A group of United Airlines employees announced plans Wednesday to compete with UAL’s pilots for the right to buy the airline, saying that their plan provides for a $50-a-share payout to shareholders of Allegis, previously UAL Inc.
Even though the $2.8-billion offer is lower than the pilots’ $4.1-billion proposal, William H. Palmer, a spokesman for the group, said, “We feel that our proposal avoids the catastrophic debt load of the ALPA (Air Line Pilots’ Assn.) proposal, which would eventually lead to a financial collapse of the company.”
Allegis would make no comment on the proposal except to say that its new chairman, Frank Olson, met Wednesday afternoon with representatives of the group, which calls itself the Coalition Acting for Rights of Employees (CARE). Later, Palmer said, “I would describe it as a very positive meeting,” but he would give no details.
The pilots’ offer was for $70 a share. Under that proposal, only the airline would be retained; the corporation’s other businesses, Hertz Corp. and the Hilton International and Westin hotel chains, would be sold.
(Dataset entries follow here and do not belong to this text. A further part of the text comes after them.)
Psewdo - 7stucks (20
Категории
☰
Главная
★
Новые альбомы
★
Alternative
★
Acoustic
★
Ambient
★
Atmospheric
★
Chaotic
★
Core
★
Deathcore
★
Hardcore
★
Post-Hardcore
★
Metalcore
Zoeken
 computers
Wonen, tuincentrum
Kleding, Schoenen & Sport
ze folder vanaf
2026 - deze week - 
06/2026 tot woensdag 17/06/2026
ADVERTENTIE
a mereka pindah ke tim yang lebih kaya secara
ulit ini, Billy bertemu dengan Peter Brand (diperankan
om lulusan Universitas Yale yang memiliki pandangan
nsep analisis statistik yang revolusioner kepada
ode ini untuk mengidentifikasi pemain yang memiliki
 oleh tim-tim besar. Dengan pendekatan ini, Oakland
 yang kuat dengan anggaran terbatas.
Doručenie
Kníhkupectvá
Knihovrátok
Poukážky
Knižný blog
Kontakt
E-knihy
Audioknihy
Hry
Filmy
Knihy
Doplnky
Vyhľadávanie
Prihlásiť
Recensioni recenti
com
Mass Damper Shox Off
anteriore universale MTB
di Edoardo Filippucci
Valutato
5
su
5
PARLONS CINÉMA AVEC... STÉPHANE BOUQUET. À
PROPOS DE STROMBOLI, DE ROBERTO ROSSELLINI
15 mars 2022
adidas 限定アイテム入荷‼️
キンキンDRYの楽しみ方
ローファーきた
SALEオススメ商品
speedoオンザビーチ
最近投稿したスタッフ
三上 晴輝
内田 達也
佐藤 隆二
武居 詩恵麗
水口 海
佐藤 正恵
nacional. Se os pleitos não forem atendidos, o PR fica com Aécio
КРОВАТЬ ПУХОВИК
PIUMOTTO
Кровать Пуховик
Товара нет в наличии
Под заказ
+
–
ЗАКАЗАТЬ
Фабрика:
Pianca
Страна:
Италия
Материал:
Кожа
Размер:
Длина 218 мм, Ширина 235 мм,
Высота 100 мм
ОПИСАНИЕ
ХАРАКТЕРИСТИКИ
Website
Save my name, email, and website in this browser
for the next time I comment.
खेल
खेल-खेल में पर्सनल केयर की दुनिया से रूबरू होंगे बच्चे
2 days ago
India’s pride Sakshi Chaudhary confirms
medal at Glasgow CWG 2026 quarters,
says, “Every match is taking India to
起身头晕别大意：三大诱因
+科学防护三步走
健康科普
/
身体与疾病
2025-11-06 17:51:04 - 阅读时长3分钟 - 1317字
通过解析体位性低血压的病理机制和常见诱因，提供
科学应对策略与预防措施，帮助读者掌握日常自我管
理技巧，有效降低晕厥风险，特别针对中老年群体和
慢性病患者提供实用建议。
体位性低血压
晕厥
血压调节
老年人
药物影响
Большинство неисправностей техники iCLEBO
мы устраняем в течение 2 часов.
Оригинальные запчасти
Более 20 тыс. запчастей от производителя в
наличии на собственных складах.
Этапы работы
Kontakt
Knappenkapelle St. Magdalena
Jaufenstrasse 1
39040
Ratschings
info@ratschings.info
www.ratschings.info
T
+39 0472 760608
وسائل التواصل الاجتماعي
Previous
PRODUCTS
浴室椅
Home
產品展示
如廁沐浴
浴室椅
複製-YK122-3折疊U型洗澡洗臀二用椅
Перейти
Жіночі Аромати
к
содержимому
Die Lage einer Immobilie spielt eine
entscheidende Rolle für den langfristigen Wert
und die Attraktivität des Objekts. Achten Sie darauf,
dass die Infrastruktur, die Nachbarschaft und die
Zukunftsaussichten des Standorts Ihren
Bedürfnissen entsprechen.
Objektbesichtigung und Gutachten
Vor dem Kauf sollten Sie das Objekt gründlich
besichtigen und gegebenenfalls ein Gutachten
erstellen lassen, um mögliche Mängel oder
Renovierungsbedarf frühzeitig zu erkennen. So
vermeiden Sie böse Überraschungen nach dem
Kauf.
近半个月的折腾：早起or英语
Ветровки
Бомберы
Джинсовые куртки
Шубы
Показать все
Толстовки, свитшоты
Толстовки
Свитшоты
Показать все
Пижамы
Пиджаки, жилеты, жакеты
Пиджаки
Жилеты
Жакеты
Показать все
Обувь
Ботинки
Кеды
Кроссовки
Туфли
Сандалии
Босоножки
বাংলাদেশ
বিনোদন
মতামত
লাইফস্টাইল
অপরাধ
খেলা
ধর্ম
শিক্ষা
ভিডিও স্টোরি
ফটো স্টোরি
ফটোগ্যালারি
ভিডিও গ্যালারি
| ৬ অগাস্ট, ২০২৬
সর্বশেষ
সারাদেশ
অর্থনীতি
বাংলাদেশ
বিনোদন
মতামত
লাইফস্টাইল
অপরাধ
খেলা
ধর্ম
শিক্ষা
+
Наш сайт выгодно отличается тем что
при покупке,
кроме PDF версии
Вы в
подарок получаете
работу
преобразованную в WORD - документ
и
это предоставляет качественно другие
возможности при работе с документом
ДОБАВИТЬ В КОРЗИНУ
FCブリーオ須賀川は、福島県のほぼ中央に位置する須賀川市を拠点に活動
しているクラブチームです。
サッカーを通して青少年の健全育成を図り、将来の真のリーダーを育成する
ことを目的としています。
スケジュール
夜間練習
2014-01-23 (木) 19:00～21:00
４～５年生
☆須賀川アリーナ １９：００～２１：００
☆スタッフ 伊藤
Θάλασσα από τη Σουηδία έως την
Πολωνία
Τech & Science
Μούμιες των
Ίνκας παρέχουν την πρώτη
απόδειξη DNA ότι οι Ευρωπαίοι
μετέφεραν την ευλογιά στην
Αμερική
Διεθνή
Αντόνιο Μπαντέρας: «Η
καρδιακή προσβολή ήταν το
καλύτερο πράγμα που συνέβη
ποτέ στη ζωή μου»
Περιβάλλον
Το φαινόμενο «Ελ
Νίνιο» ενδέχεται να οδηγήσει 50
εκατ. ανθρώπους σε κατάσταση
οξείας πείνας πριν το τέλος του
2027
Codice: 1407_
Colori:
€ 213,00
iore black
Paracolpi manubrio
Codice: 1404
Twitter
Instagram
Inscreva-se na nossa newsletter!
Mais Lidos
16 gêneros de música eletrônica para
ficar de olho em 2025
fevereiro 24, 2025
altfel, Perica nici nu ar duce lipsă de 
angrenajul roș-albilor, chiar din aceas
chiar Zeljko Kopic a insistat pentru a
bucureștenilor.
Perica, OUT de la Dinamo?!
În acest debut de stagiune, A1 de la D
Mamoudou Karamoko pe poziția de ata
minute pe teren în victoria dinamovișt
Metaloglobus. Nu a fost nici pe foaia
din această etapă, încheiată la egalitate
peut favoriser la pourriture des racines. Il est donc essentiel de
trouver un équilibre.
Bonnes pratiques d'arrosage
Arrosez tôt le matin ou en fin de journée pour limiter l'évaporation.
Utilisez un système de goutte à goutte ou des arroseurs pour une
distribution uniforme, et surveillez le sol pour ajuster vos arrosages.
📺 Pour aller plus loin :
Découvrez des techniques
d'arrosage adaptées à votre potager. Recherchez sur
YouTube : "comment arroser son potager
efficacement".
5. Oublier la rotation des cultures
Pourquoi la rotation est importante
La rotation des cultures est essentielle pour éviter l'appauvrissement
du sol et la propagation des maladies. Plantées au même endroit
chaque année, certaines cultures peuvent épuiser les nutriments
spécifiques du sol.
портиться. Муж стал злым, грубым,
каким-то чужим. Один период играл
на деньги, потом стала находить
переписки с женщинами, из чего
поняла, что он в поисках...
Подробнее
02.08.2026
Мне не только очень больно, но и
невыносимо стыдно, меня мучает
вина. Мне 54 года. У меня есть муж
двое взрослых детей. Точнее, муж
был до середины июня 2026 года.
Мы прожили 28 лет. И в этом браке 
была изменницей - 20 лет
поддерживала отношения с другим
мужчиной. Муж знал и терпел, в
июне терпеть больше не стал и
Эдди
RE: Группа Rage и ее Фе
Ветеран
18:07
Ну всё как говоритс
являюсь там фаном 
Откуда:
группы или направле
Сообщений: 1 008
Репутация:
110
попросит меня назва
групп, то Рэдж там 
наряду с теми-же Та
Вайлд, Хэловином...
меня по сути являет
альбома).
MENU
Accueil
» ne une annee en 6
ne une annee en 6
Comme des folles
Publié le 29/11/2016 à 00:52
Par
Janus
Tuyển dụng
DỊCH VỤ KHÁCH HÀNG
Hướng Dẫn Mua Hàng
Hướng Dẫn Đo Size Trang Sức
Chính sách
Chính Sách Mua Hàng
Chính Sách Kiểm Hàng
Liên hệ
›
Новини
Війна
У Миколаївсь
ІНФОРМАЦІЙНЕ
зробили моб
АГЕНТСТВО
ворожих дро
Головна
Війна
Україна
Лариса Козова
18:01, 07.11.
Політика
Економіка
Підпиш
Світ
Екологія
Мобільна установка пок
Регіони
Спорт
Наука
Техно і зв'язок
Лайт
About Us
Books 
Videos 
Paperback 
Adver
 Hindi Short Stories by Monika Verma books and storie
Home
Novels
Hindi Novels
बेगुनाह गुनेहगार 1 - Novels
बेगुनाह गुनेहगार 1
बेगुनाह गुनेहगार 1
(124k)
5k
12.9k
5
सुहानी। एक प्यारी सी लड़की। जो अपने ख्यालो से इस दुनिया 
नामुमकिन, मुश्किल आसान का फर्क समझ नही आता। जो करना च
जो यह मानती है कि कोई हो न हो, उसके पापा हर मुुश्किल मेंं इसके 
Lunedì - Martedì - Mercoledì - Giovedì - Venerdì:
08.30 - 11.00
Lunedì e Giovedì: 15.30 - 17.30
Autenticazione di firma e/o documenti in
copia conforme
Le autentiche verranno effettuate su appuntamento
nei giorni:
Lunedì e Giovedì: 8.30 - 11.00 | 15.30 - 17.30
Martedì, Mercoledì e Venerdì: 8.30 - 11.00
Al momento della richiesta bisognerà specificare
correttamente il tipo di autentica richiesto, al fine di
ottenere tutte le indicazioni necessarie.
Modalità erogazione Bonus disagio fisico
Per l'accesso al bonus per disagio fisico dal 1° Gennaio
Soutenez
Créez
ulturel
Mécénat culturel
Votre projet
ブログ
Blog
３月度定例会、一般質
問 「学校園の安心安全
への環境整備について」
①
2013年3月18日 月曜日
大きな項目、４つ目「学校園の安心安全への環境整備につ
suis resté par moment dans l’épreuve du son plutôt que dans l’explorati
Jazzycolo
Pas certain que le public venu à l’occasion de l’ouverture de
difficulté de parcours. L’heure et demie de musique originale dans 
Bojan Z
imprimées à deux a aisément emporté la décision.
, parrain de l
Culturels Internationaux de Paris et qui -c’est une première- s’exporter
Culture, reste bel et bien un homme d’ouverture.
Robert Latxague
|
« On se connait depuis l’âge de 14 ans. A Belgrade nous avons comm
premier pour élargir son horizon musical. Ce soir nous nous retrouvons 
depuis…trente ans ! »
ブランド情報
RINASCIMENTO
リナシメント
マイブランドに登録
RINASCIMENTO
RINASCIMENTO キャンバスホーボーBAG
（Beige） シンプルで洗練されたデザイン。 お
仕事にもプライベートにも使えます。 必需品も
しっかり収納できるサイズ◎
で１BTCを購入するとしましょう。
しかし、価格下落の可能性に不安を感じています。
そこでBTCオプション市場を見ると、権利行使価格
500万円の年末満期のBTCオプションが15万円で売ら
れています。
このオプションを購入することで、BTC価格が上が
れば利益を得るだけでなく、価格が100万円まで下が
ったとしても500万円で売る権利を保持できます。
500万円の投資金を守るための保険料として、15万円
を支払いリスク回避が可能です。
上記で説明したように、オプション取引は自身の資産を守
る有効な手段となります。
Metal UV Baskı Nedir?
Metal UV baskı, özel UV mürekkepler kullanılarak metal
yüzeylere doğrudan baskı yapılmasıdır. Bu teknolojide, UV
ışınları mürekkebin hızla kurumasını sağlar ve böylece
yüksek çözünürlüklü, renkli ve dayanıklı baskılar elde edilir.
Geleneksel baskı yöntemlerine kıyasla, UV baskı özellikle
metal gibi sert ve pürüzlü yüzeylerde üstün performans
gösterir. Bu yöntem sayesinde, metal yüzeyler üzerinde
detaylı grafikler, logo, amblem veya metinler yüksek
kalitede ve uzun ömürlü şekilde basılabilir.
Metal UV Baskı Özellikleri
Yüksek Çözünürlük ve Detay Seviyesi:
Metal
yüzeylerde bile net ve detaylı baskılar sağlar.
The CARE group’s proposal would involve “keeping the majority of the stock in friendly, public hands” while at the same time ensuring partial employee ownership of the company. The non-airline entities also would be sold under this proposal.
A spokesman for the pilots union said ALPA had no immediate response to the competing offer. “We just saw it for the first time today,” he said.
The CARE offer is the third takeover bid for Allegis, which is in the process of changing its name back to United Airlines. Besides the pilots’ offer, an investment group sought to wage a proxy fight for control of the company.